Hoyt: Any business is striving to deliver a good or service that is faster, cheaper, and better. In healthcare, we call those values access, quality, and cost. The relative importance of each changes from era to era. In the pre-Affordable Care Act era, the pressing issue was access, and we expanded the size of the patchwork we use to provide insurance (eg, Medicaid, subsidies for market plans, etc). In the post-Affordable Care Act era, we were responding to financial incentives to improve quality of care (eg, penalties for readmissions and rewards for better patient experience). In the next era, I think healthcare leaders will be asked to further reduce the costs of care because it threatens the sustainability of gains made in access and quality.

 

Adams: How best can we prepare the next generation of nurses to lead and advance the profession?

 

Hoyt: All healthy industries undergo creative destruction. There is no promised-land steady state at which point healthcare will stop recreating itself with new technology, innovative practices, or policy transformations. At a minimum, the next generation of nurses must adapt to changes so their work doesn't become redundant, and their patients receive the best care available. However, the goal is to create a generation who can drive the change from a disease treatment system to a health system. The next generation needs to understand how the current system is organized, financed, and delivered and be encouraged to develop innovations that will promote a culture of health.
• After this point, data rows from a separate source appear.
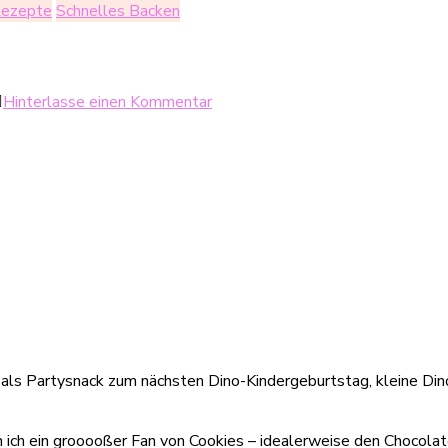
ezepte
Schnelles Backen
zu
Hinterlasse einen Kommentar
Schokoladige
Dino-
Cookies
 als Partysnack zum nächsten Dino-Kindergeburtstag, kleine Din
bin ich ein grooooßer Fan von Cookies – idealerweise den Chocola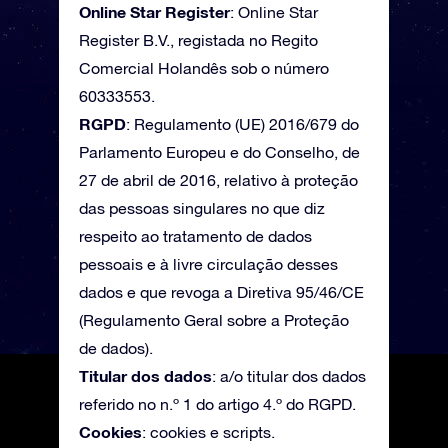
Online Star Register
: Online Star
Register B.V., registada no Regito
Comercial Holandês sob o número
60333553.
RGPD
: Regulamento (UE) 2016/679 do
Parlamento Europeu e do Conselho, de
27 de abril de 2016, relativo à proteção
das pessoas singulares no que diz
respeito ao tratamento de dados
pessoais e à livre circulação desses
dados e que revoga a Diretiva 95/46/CE
(Regulamento Geral sobre a Proteção
de dados).
Titular dos dados
: a/o titular dos dados
referido no n.º 1 do artigo 4.º do RGPD.
Cookies
: cookies e scripts.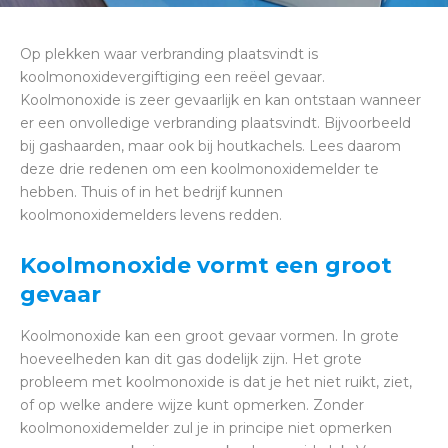
Op plekken waar verbranding plaatsvindt is
koolmonoxidevergiftiging een reëel gevaar.
Koolmonoxide is zeer gevaarlijk en kan ontstaan wanneer
er een onvolledige verbranding plaatsvindt. Bijvoorbeeld
bij gashaarden, maar ook bij houtkachels. Lees daarom
deze drie redenen om een koolmonoxidemelder te
hebben. Thuis of in het bedrijf kunnen
koolmonoxidemelders levens redden.
Koolmonoxide vormt een groot
gevaar
Koolmonoxide kan een groot gevaar vormen. In grote
hoeveelheden kan dit gas dodelijk zijn. Het grote
probleem met koolmonoxide is dat je het niet ruikt, ziet,
of op welke andere wijze kunt opmerken. Zonder
koolmonoxidemelder zul je in principe niet opmerken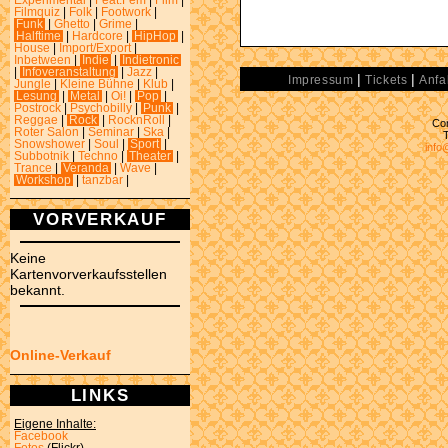
Experimental
|
Feat.Fem
|
Film
|
Filmquiz
|
Folk
|
Footwork
|
Funk
|
Ghetto
|
Grime
|
Halftime
|
Hardcore
|
HipHop
|
House
|
Import/Export
|
Inbetween
|
Indie
|
Indietronic
|
Infoveranstaltung
|
Jazz
|
|
|
Impressum
Tickets
Anfa
Jungle
|
Kleine Bühne
|
Klub
|
Lesung
|
Metal
|
Oi!
|
Pop
|
Postrock
|
Psychobilly
|
Punk
|
Reggae
|
Rock
|
RocknRoll
|
Con
Roter Salon
|
Seminar
|
Ska
|
Snowshower
|
Soul
|
Sport
|
info
Subbotnik
|
Techno
|
Theater
|
Trance
|
Veranda
|
Wave
|
Workshop
|
tanzbar
|
VORVERKAUF
Keine
Kartenvorverkaufsstellen
bekannt.
Online-Verkauf
LINKS
Eigene Inhalte:
Facebook
Fotos
(Flickr)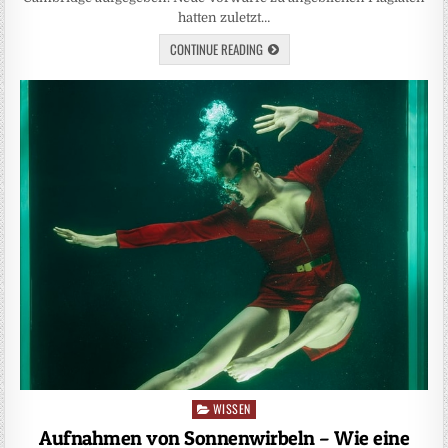
hatten zuletzt…
CONTINUE READING
WISSEN
Posted
in
Aufnahmen von Sonnenwirbeln – Wie eine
Achieving a culture of health sounds lovely, but getting there will involve the creative destruction of our present state.

 

Adams: How do you foresee the development of evidence to increase the influence and visibility of nursing? What is the role of the nursing administrator?

 

Hoyt: I think true North is expanding access, reducing cost, and improving quality. Nurses should be creating evidence about how to achieve those objectives, and they are critical to transforming the healthcare system. That conversation should be in service of society and not in service of the profession.

 

Adams: What is one thing you'd like the JONA readers to know/think about?

 

Hoyt: Policymakers talk about reforming healthcare as if it is 1 thing. But healthcare is not 1 animal-it is a zoo. Another way to clarify this point[horizontal ellipsis] Jonathon Bush, founder of Athena Health, recently observed that healthcare is not one $3 trillion market, but hundreds of billion dollar markets. Healthcare services differ in their efficacy, urgency, and observability of benefit. This means that policy changes impact services lines differently. For instance, efforts to encourage patients to think like consumers make more sense for pregnant women who can predict when they will need services than those with crushing chest pain who need services immediately. Nurses are positioned to communicate with policymakers about the actual impact of policies. They see the range in patients and circumstances and how policies are impacting real life.